The threat actor known as Blind Eagle has been linked to a series of ongoing campaigns targeting Colombian institutions and government entities since November 2024.
“The monitored campaigns targeted Colombian judicial institutions and other government or private organizations, with high infection rates,” Check Point said in a new analysis.
“More than 1,600 victims were affected during one of these campaigns which took place around December 19, 2024. This infection rate is significant considering Blind Eagle’s targeted APT approach.”
Blind Eagle, active since at least 2018, is also tracked as AguilaCiega, APT-C-36, and APT-Q-98. It’s known for its hyper-specific targeting of entities in South America, specifically Colombia and Ecuador.
Attack chains orchestrated by the threat actor entail the use of social engineering tactics, often in the form of spear-phishing emails, to gain initial access to target systems and ultimately drop readily available remote access trojans like AsyncRAT, NjRAT, Quasar RAT, and Remcos RAT.

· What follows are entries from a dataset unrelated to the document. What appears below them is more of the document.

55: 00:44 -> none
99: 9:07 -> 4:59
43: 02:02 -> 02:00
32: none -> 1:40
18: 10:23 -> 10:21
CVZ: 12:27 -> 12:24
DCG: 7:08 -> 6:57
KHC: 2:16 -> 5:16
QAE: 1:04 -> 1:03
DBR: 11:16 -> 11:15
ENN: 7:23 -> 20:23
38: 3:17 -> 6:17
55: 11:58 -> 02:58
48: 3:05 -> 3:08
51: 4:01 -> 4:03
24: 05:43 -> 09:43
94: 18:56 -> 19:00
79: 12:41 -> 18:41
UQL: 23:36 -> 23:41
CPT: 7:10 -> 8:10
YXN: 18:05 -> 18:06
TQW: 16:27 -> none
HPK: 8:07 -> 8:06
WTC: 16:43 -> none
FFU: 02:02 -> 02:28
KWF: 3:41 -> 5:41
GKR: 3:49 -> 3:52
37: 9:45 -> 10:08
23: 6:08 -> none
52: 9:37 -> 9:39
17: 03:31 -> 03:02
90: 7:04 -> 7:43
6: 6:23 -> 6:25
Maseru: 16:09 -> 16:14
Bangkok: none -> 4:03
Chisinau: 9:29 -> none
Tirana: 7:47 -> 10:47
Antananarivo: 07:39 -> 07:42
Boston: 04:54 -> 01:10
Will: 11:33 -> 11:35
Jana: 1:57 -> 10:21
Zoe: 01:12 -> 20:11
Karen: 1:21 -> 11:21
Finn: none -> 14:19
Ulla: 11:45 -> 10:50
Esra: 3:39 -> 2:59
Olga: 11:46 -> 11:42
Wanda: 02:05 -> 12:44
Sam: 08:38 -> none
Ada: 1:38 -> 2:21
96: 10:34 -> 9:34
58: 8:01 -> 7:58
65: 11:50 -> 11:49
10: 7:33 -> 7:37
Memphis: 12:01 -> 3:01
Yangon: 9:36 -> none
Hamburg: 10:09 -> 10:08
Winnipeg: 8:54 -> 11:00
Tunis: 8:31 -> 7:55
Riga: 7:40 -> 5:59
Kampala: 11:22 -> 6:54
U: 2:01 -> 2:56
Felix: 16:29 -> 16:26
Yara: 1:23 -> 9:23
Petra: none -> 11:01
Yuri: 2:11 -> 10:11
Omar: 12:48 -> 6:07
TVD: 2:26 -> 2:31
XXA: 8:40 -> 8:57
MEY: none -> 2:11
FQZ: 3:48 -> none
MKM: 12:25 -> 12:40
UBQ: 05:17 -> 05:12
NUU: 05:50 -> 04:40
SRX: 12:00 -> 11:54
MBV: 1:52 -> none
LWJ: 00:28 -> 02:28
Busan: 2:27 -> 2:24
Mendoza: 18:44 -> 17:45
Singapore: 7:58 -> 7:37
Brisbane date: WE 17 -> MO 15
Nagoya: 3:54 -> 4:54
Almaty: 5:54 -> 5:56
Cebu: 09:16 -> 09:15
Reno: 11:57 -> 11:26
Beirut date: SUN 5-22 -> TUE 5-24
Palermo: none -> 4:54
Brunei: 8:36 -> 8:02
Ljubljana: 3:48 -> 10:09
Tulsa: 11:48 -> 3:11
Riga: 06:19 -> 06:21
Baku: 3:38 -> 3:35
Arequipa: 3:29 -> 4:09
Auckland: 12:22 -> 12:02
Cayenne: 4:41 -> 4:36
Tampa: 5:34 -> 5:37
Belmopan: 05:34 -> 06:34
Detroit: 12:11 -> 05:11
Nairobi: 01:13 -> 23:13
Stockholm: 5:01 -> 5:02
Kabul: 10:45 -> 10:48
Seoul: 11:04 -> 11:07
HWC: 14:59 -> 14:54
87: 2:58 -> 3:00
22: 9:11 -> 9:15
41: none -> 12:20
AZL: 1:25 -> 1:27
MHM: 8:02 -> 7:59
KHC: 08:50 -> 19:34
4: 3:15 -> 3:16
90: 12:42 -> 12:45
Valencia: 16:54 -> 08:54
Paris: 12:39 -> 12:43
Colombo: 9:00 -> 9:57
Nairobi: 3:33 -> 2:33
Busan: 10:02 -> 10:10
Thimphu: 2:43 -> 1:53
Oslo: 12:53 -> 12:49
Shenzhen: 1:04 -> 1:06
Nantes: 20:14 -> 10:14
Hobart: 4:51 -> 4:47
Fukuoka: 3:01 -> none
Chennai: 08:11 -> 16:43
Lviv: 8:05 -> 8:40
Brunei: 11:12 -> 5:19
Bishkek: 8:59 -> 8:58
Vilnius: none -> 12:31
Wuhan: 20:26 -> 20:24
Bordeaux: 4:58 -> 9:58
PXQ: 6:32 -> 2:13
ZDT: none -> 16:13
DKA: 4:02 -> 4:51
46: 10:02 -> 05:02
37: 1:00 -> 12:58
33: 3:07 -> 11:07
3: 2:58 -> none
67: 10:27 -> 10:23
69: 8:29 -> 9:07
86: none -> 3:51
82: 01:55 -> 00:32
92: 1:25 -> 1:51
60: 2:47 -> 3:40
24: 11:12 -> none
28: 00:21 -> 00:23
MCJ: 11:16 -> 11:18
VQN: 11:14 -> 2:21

The latest set of intrusions are notable for three reasons: The use of a variant of an exploit for a now-patched Microsoft Windows flaw (CVE-2024-43451), the adoption of a nascent packer-as-a-service (PaaS) called HeartCrypt, and the distribution of payloads via Bitbucket and GitHub, going beyond Google Drive and Dropbox.
Specifically, HeartCrypt is used to protect the malicious executable, a variant of PureCrypter that’s then responsible for launching the Remcos RAT malware hosted on a now-removed Bitbucket or GitHub repository.
CVE-2024-43451 refers to an NTLMv2 hash disclosure vulnerability that was fixed by Microsoft in November 2024. Blind Eagle, per Check Point, incorporated a variant of this exploit into its attack arsenal a mere six days after the release of the patch, causing unsuspecting victims to advance the infection when a malicious .URL distributed via a phishing email is manually clicked.
“While this variant does not actually expose the NTLMv2 hash, it notifies the threat actors that the file was downloaded by the same unusual user-file interactions,” the cybersecurity company said.
“On devices vulnerable to CVE-2024-43451, a WebDAV request is triggered even before the user manually interacts with the file with the same unusual behavior. Meanwhile, on both patched and unpatched systems, manually clicking the malicious .URL file initiates the download and execution of the next-stage payload.”
Check Point pointed out that the “rapid response” serves to highlight the group’s technical expertise and its ability to adapt and pursue new attack methods in the face of evolving security defenses.
Serving as a smoking gun for the threat actor’s origins is the GitHub repository, which has revealed that the threat actor operates in the UTC-5 timezone, aligning with several South American countries.
That’s not all. In what appears to be an operational error, an analysis of the repository commit history has uncovered a file containing account-password pairs with 1,634 unique email addresses.
While the HTML file, named “Ver Datos del Formulario.html,” was deleted from the repository on February 25, 2025, it has been found to contain details such as usernames, passwords, email, email passwords, and ATM PINs associated with individuals, government agencies, educational institutions, and businesses operating in Colombia.
“A key factor in its success is its ability to exploit legitimate file-sharing platforms, including Google Drive, Dropbox, Bitbucket, and GitHub, allowing it to bypass traditional security measures and distribute malware stealthily,” Check Point said.
“Additionally, its use of underground crimeware tools such as Remcos RAT, HeartCrypt, and PureCrypter reinforces its deep ties to the cybercriminal ecosystem, granting access to sophisticated evasion techniques and persistent access methods.”